What to do
Nothing but the pictures should be left out when you copy the records exactly.

Entries shown

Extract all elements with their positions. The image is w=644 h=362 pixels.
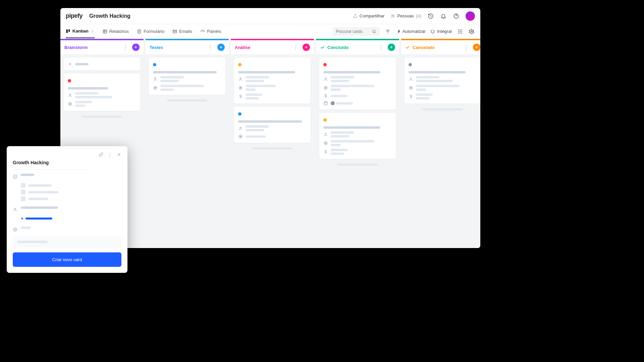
gear-icon <box>469 29 474 34</box>
phase-concluido: Concluído ⋮ + $ <box>316 39 399 248</box>
share-button[interactable]: Compartilhar <box>353 13 384 18</box>
dollar-icon: $ <box>409 94 413 99</box>
checklist-icon <box>13 174 17 179</box>
svg-point-13 <box>460 31 461 32</box>
help-icon <box>453 13 459 19</box>
card[interactable] <box>234 107 311 143</box>
settings-button[interactable] <box>468 28 475 35</box>
card[interactable]: $ <box>234 58 311 104</box>
topbar: pipefy Growth Hacking Compartilhar Pesso… <box>60 8 480 24</box>
check-icon <box>405 45 410 50</box>
user-icon <box>238 126 243 131</box>
history-button[interactable] <box>427 13 434 19</box>
svg-point-1 <box>393 15 394 16</box>
filter-button[interactable] <box>384 28 391 35</box>
label-dot <box>238 112 241 116</box>
phase-analise: Análise ⋮ + $ <box>231 39 314 248</box>
svg-rect-5 <box>103 30 107 33</box>
svg-point-37 <box>325 142 326 144</box>
description-input[interactable] <box>13 236 121 248</box>
view-toolbar: Kanban Relatórios Formulário Emails Pain… <box>60 24 480 39</box>
svg-rect-3 <box>66 29 68 33</box>
svg-point-40 <box>410 87 412 88</box>
create-card-modal: ⋮ Growth Hacking + Criar novo card <box>7 146 127 273</box>
dollar-icon: $ <box>323 94 328 98</box>
phase-add-button[interactable]: + <box>303 44 310 51</box>
radio-icon <box>238 85 243 90</box>
tab-kanban-label: Kanban <box>72 28 89 34</box>
tab-form[interactable]: Formulário <box>137 25 164 38</box>
svg-point-8 <box>373 30 375 32</box>
help-button[interactable] <box>453 13 460 19</box>
tab-reports[interactable]: Relatórios <box>103 25 129 38</box>
modal-menu-button[interactable]: ⋮ <box>107 152 113 159</box>
close-icon[interactable] <box>117 152 121 157</box>
phase-menu-button[interactable]: ⋮ <box>377 44 385 51</box>
check-icon <box>320 45 325 50</box>
radio-icon <box>323 141 328 145</box>
logo: pipefy <box>66 12 83 19</box>
search-input[interactable] <box>336 29 372 34</box>
phase-footer <box>167 100 207 102</box>
card[interactable]: $ <box>405 58 480 104</box>
integrate-icon <box>430 29 435 34</box>
card[interactable]: $ <box>319 58 396 110</box>
people-count: (4) <box>416 13 421 18</box>
tab-dashboards[interactable]: Painéis <box>200 25 221 38</box>
checklist-option[interactable] <box>21 183 121 188</box>
phase-menu-button[interactable]: ⋮ <box>462 44 470 51</box>
phase-footer <box>337 164 378 166</box>
tab-dashboards-label: Painéis <box>207 29 221 34</box>
svg-point-38 <box>410 78 412 79</box>
card[interactable]: $ <box>319 113 396 159</box>
user-icon <box>13 207 17 212</box>
svg-point-15 <box>458 33 459 34</box>
phase-add-button[interactable]: + <box>132 44 140 51</box>
svg-point-31 <box>325 78 326 79</box>
integrate-button[interactable]: Integrar <box>430 29 452 34</box>
phase-name: Cancelado <box>413 45 460 50</box>
phase-menu-button[interactable]: ⋮ <box>121 44 129 51</box>
user-icon <box>323 132 328 137</box>
phase-footer <box>252 147 292 149</box>
checklist-option[interactable] <box>21 196 121 201</box>
phase-name: Testes <box>150 45 204 50</box>
svg-point-14 <box>461 31 462 32</box>
add-assignee-button[interactable]: + <box>21 216 121 221</box>
automate-button[interactable]: Automatizar <box>396 29 426 34</box>
tab-kanban[interactable]: Kanban <box>66 24 95 38</box>
create-card-button[interactable]: Criar novo card <box>13 252 121 267</box>
notifications-button[interactable] <box>440 13 447 19</box>
phase-add-button[interactable]: + <box>217 44 225 51</box>
search-box[interactable] <box>333 27 380 36</box>
tab-emails-label: Emails <box>179 29 192 34</box>
phase-add-button[interactable]: + <box>473 44 480 51</box>
radio-icon <box>68 102 72 106</box>
card[interactable] <box>64 58 140 70</box>
card[interactable] <box>64 74 140 111</box>
svg-point-9 <box>458 29 459 31</box>
svg-point-25 <box>240 78 241 79</box>
user-icon <box>238 77 243 81</box>
card[interactable] <box>149 58 225 95</box>
svg-point-24 <box>155 87 156 88</box>
radio-icon <box>409 85 413 90</box>
checklist-option[interactable] <box>21 190 121 194</box>
people-button[interactable]: Pessoas (4) <box>390 13 421 18</box>
svg-point-33 <box>325 87 326 88</box>
mention-icon <box>13 227 17 232</box>
form-icon <box>137 29 142 34</box>
svg-rect-4 <box>68 29 70 32</box>
svg-point-27 <box>240 87 241 88</box>
tab-emails[interactable]: Emails <box>172 25 192 38</box>
svg-point-35 <box>325 133 326 134</box>
phase-footer <box>82 116 122 118</box>
phase-add-button[interactable]: + <box>388 44 395 51</box>
phase-name: Brainstorm <box>64 45 119 50</box>
link-icon[interactable] <box>99 152 103 157</box>
phase-menu-button[interactable]: ⋮ <box>207 44 215 51</box>
svg-point-11 <box>461 29 462 31</box>
user-avatar[interactable] <box>466 11 475 21</box>
apps-button[interactable] <box>457 28 464 35</box>
phase-menu-button[interactable]: ⋮ <box>292 44 300 51</box>
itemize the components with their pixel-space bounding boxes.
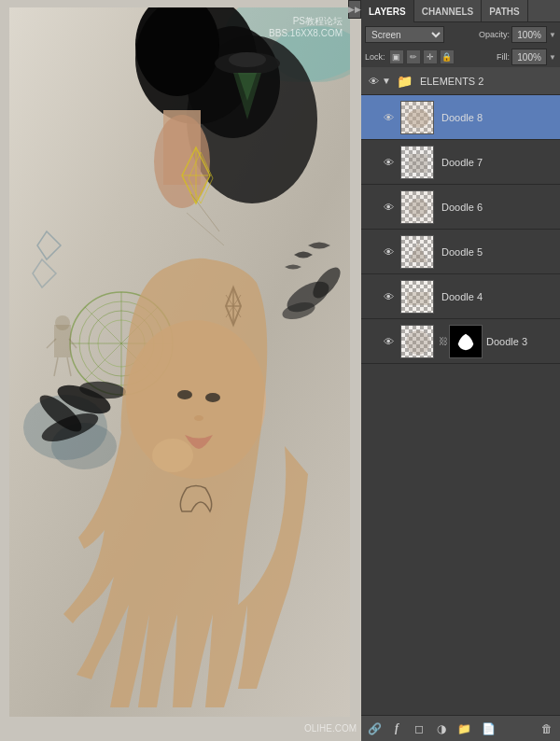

Expected answer
Extract all elements with their positions. The image is w=644 h=362 pixels.
gear-icon <box>469 29 474 34</box>
phase-concluido: Concluído ⋮ + $ <box>316 39 399 248</box>
share-button[interactable]: Compartilhar <box>353 13 384 18</box>
dollar-icon: $ <box>409 94 413 99</box>
checklist-icon <box>13 174 17 179</box>
svg-point-13 <box>460 31 461 32</box>
help-icon <box>453 13 459 19</box>
card[interactable] <box>234 107 311 143</box>
settings-button[interactable] <box>468 28 475 35</box>
card[interactable]: $ <box>234 58 311 104</box>
topbar: pipefy Growth Hacking Compartilhar Pesso… <box>60 8 480 24</box>
check-icon <box>405 45 410 50</box>
user-icon <box>238 126 243 131</box>
history-button[interactable] <box>427 13 434 19</box>
svg-point-1 <box>393 15 394 16</box>
filter-button[interactable] <box>384 28 391 35</box>
label-dot <box>238 112 241 116</box>
phase-analise: Análise ⋮ + $ <box>231 39 314 248</box>
svg-rect-5 <box>103 30 107 33</box>
svg-point-37 <box>325 142 326 144</box>
description-input[interactable] <box>13 236 121 248</box>
view-toolbar: Kanban Relatórios Formulário Emails Pain… <box>60 24 480 39</box>
svg-rect-3 <box>66 29 68 33</box>
svg-point-40 <box>410 87 412 88</box>
create-card-modal: ⋮ Growth Hacking + Criar novo card <box>7 146 127 273</box>
dollar-icon: $ <box>323 94 328 98</box>
phase-add-button[interactable]: + <box>303 44 310 51</box>
radio-icon <box>238 85 243 90</box>
tab-kanban-label: Kanban <box>72 28 89 34</box>
tab-form[interactable]: Formulário <box>137 25 164 38</box>
svg-point-8 <box>373 30 375 32</box>
help-button[interactable] <box>453 13 460 19</box>
tab-reports[interactable]: Relatórios <box>103 25 129 38</box>
modal-menu-button[interactable]: ⋮ <box>107 152 113 159</box>
close-icon[interactable] <box>117 152 121 157</box>
phase-menu-button[interactable]: ⋮ <box>377 44 385 51</box>
check-icon <box>320 45 325 50</box>
radio-icon <box>323 141 328 145</box>
logo: pipefy <box>66 12 83 19</box>
search-input[interactable] <box>336 29 372 34</box>
phase-footer <box>167 100 207 102</box>
card[interactable]: $ <box>405 58 480 104</box>
integrate-icon <box>430 29 435 34</box>
card[interactable]: $ <box>319 58 396 110</box>
people-count: (4) <box>416 13 421 18</box>
tab-dashboards[interactable]: Painéis <box>200 25 221 38</box>
checklist-option[interactable] <box>21 183 121 188</box>
phase-menu-button[interactable]: ⋮ <box>462 44 470 51</box>
phase-footer <box>337 164 378 166</box>
tab-dashboards-label: Painéis <box>207 29 221 34</box>
svg-point-38 <box>410 78 412 79</box>
card[interactable]: $ <box>319 113 396 159</box>
user-icon <box>13 207 17 212</box>
svg-point-15 <box>458 33 459 34</box>
phase-add-button[interactable]: + <box>132 44 140 51</box>
svg-point-31 <box>325 78 326 79</box>
integrate-button[interactable]: Integrar <box>430 29 452 34</box>
phase-name: Cancelado <box>413 45 460 50</box>
phase-menu-button[interactable]: ⋮ <box>121 44 129 51</box>
user-icon <box>323 132 328 137</box>
phase-footer <box>252 147 292 149</box>
checklist-option[interactable] <box>21 196 121 201</box>
phase-name: Testes <box>150 45 204 50</box>
svg-point-14 <box>461 31 462 32</box>
add-assignee-button[interactable]: + <box>21 216 121 221</box>
automate-button[interactable]: Automatizar <box>396 29 426 34</box>
tab-kanban[interactable]: Kanban <box>66 24 95 38</box>
create-card-button[interactable]: Criar novo card <box>13 252 121 267</box>
notifications-button[interactable] <box>440 13 447 19</box>
phase-add-button[interactable]: + <box>217 44 225 51</box>
search-box[interactable] <box>333 27 380 36</box>
tab-emails-label: Emails <box>179 29 192 34</box>
phase-add-button[interactable]: + <box>473 44 480 51</box>
radio-icon <box>68 102 72 106</box>
card[interactable] <box>64 58 140 70</box>
card[interactable] <box>64 74 140 111</box>
svg-point-9 <box>458 29 459 31</box>
svg-point-25 <box>240 78 241 79</box>
user-icon <box>238 77 243 81</box>
card[interactable] <box>149 58 225 95</box>
svg-point-24 <box>155 87 156 88</box>
radio-icon <box>409 85 413 90</box>
checklist-option[interactable] <box>21 190 121 194</box>
people-button[interactable]: Pessoas (4) <box>390 13 421 18</box>
svg-point-33 <box>325 87 326 88</box>
mention-icon <box>13 227 17 232</box>
form-icon <box>137 29 142 34</box>
svg-rect-4 <box>68 29 70 32</box>
svg-point-27 <box>240 87 241 88</box>
tab-emails[interactable]: Emails <box>172 25 192 38</box>
svg-point-35 <box>325 133 326 134</box>
phase-footer <box>82 116 122 118</box>
phase-add-button[interactable]: + <box>388 44 395 51</box>
phase-name: Brainstorm <box>64 45 119 50</box>
link-icon[interactable] <box>99 152 103 157</box>
phase-menu-button[interactable]: ⋮ <box>207 44 215 51</box>
svg-point-11 <box>461 29 462 31</box>
user-avatar[interactable] <box>466 11 475 21</box>
apps-button[interactable] <box>457 28 464 35</box>
phase-menu-button[interactable]: ⋮ <box>292 44 300 51</box>
itemize the components with their pixel-space bounding boxes.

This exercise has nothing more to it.